La religion, sous une forme renouvelée, demeurerait ainsi une composante essentielle de la citoyenneté en Europe sous ses différentes formes et même sous la forme en apparence étrangère de la laïcité. Elle resterait au principe des différenciations européennes interreligieuses (l’Europe protestante opposée à l’Europe catholique distincte de l’Europe orthodoxe, judaïque et musulmane) et intrareligieuses (les différentes manières d’être catholiques ou protestants…). Et celles-ci demeureraient des ressorts essentiels de la dynamique culturelle et civilisationnelle du continent européen.
Il faudrait alors attendre sans doute peu de chose de la religion pour la formation d’une société européenne, sinon que par un dialogue interconfessionnel suffisamment intense, les protectionnismes religieux et spirituels qui se sont dans le passé opposés à cette intégration, soient progressivement désarmés. On observerait alors dans le domaine du religieux et du commerce des biens symboliques une évolution semblable à celle que l’on a pu constater dans d’autres domaines, notamment dans le domaine économique, à savoir la démocratisation des rivalités et la dépolitisation des enjeux par l’acceptation d’une concurrence pacifique et d’échanges loyaux, mais sans fusion des institutions nationales.
Jean-Paul Willaime, en montrant combien l’Europe est à la fois un facteur de tensions confessionnelles et un facteur d’œcuménisme, suggère que si la construction d’une société religieuse européenne ne dépendait que des grandes institutions traditionnelles un équilibre entre les croyances actuelles serait sans doute possible. Cet équilibre exigerait cependant un travail de mémoire placé sous le signe de l’identité européenne.

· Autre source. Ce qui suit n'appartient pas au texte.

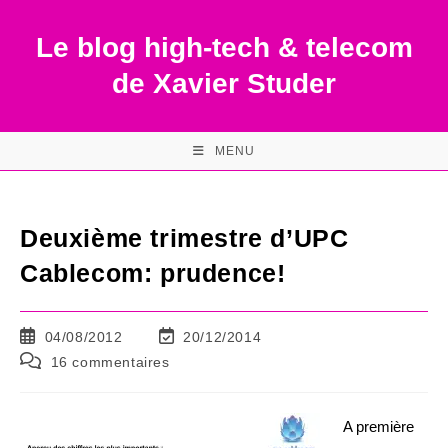
Skip
to
Le blog high-tech & telecom
content
de Xavier Studer
MENU
Deuxième trimestre d’UPC
Cablecom: prudence!
Publication
Dernière
04/08/2012
20/12/2014
publiée :
modification
Commentaires
16 commentaires
de
de
la
la
publication :
publication :
A première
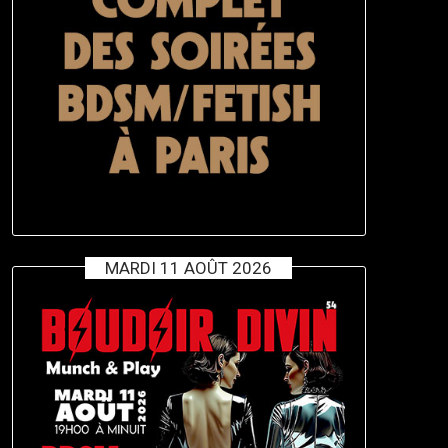
MARDI 11 AOÛT 2026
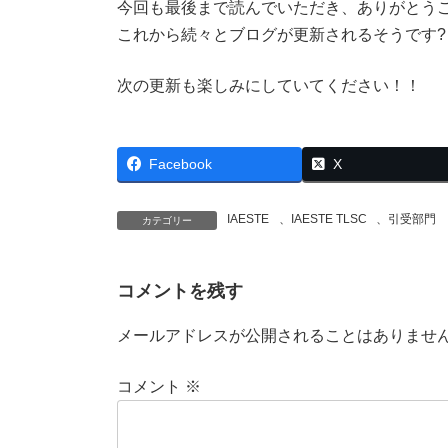
今回も最後まで読んでいただき、ありがとう
これから続々とブログが更新されるそうです?
次の更新も楽しみにしていてください！！
Facebook
X
IAESTE
、
IAESTE TLSC
、
引受部門
カテゴリー
コメントを残す
メールアドレスが公開されることはありませ
コメント
※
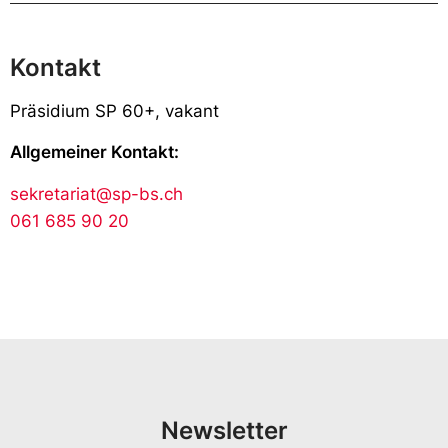
Kontakt
Präsidium SP 60+, vakant
Allgemeiner Kontakt:
sekretariat@sp-bs.ch
061 685 90 20
Newsletter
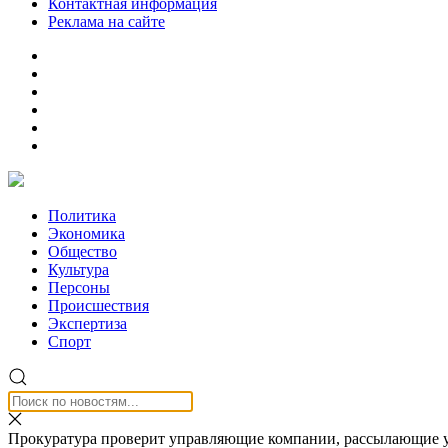
Контактная информация
Реклама на сайте
Политика
Экономика
Общество
Культура
Персоны
Происшествия
Экспертиза
Спорт
Прокуратура проверит управляющие компании, рассылающие 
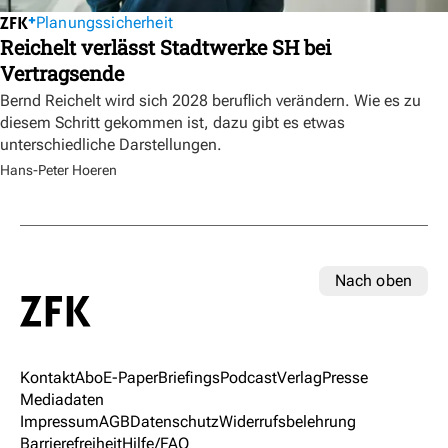
Planungssicherheit
Reichelt verlässt Stadtwerke SH bei
Vertragsende
Bernd Reichelt wird sich 2028 beruflich verändern. Wie es zu
diesem Schritt gekommen ist, dazu gibt es etwas
unterschiedliche Darstellungen.
Hans-Peter Hoeren
Nach oben
Kontakt
Abo
E-Paper
Briefings
Podcast
Verlag
Presse
Mediadaten
Impressum
AGB
Datenschutz
Widerrufsbelehrung
Barrierefreiheit
Hilfe/FAQ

Aucun signe n’existe aujourd’hui qu’il est possible d’aller au-delà dans le cadre des grandes institutions actuelles. Le dialogue interconfessionnel a peu de chance de conduire à une dissolution progressive des frontières entre cultures et religions. L’Union européenne pousse pourtant dans ce sens, dans le but de combler le déficit spirituel d’une Europe marquée du sceau de l’économie et de la finance. Le projet “ Une âme pour l’Europe ” tendait à favoriser les échanges de vue et les discussions transconfessionnels et transnationaux sur le projet européen lui-même.
Mais comme le montrent Bérengère Massignon et Wojtek Kalinowski, les grandes institutions religieuses ne portent au projet communautaire qu’un intérêt récent même si les grands responsables de la démocratie chrétienne y ont joué dès le départ un rôle éminent. Les Églises se sont surtout attachées jusqu’à maintenant à accroître leur influence sur les grands choix politiques européens, en resserrant, de façon très traditionnelle, leurs liens inter-institutionnels souvent informels avec les institutions de l’Union et en accroissant leur présence à Bruxelles. Elles se constituent ainsi en ce que la science économique reconnaît comme des issues networks ou des “ groupes de pression ” capables de se rassembler autour d’un enjeu spécifique. Mais elles ne forment pas encore pleinement, à cause des divisions historiques et du caractère économique de l’intégration européenne, des policy communities ou des “ sociétés morales ” partageant une même vision du monde et entretenant des relations denses et stables visant à la construction d’une vision commune des enjeux, notamment européens.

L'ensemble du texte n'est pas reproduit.